Joint 72nd Annual Southeastern/ 58th Annual Northeastern Section Meeting - 2023

Paper No. 32-4
Presentation Time: 2:35 PM

USING DETRITAL ZIRCON LASER ABLATION SPLIT-STREAM U-PB-HF DATA TO UNTANGLE LAURENTIAN AND GONDWANAN SOURCES IN SEDIMENTS OF THE CONNECTICUT VALLEY - GASPE BELT


PERROT, Morgann G.1, WALDRON, John2, LUO, Yan3, DAVIES, Joshua1 and PEARSON, Graham D.4, (1)Département des sciences de la Terre et de l’atmosphère/Geotop, Université du Québec à Montréal, 201 avenue du président Kennedy, Montréal, QC H2X 3Y7, Canada, (2)Department of Earth and Atmospheric Sciences, University of Alberta, Edmonton, AB T6G2E3, Canada, (3)Department of Earth and Atmospheric Sciences, University of Alberta, 1-26 Earth Sciences Building, Edmonton, AB T6G 2E3, Canada, (4)Department of Earth and Atmospheric Sciences, University of Alberta, 116 St & 85 Ave, Edmonton, AB T6G 2R3, Canada

In the Northern Appalachian orogen, the timing of Gondwanan terrane accretion to Laurentia is debated, as well as the real extent of such terranes. Determining the source of detrital sediment that contributed to the infilling of sedimentary basins is one of the key tools able to identify arriving crustal blocks which should generate a distinctive change in detrital sediments.

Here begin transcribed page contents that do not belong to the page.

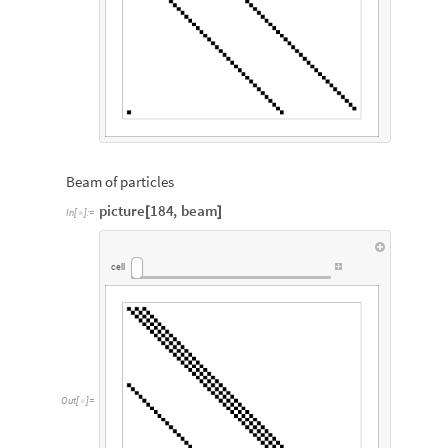
Beam of particles
picture
184
,
beam
[
]
In
[
]
:
=

cell
Out
[
]
=


In order to precisely constrain sediment provenance, we generated new laser-ablation split-stream U-Pb and Lu-Hf isotopic data from detrital zircon grains from Ordovician to Devonian sediments in the Gaspé Péninsula. The split-stream technique was essential in our context, since the zircon grains were small and complex, therefore the U-Pb and Hf data needed to be collected simultaneously. We sampled throughout the stratigraphy of the Connecticut Valley – Gaspé trough (CVGT), a major Upper Ordovician to Devonian post-Taconian sedimentary basin. This basin is associated with late Silurian to Early Devonian crustal extension, which was almost coeval with, or immediately followed, the Salinic orogeny. The CVGT was regionally deformed during the Middle Devonian Acadian orogeny, which has been interpreted as marking the final accretion of the peri-Gondwanan Avalon terrane.

Our detrital zircon U-Pb ages show Laurentian and Appalachian age sources, characterized by abundant Mesoproterozoic (Grenvillian) ages. However, Ordovician samples contain late Paleoproterozoic sources while Devonian samples contain some Ediacaran grains and show an increase in the proportion of Ordovician, Silurian and Devonian ages toward the top of the succession. The εHf data are consistent with Grenvillian and Appalachians sources, however, the Upper Ordovician Garin Formation contains Ordovician zircons with a distinct primitive εHf signature indicating the arrival of a new source. Our results suggest a strong influence of the erosion of Laurentian (cratonic, Grenvillian, and Appalachian) sources during the formation of the CVGT from Ordovician to Silurian time and highlight the proximity of peri-Gondwanan terranes in the Gaspé-Peninsula area during the Late Ordovician. The influence of our identified Gondwanan component would have been missed using only U-Pb data, highlighting the importance of multi-proxy analysis in provenances studies.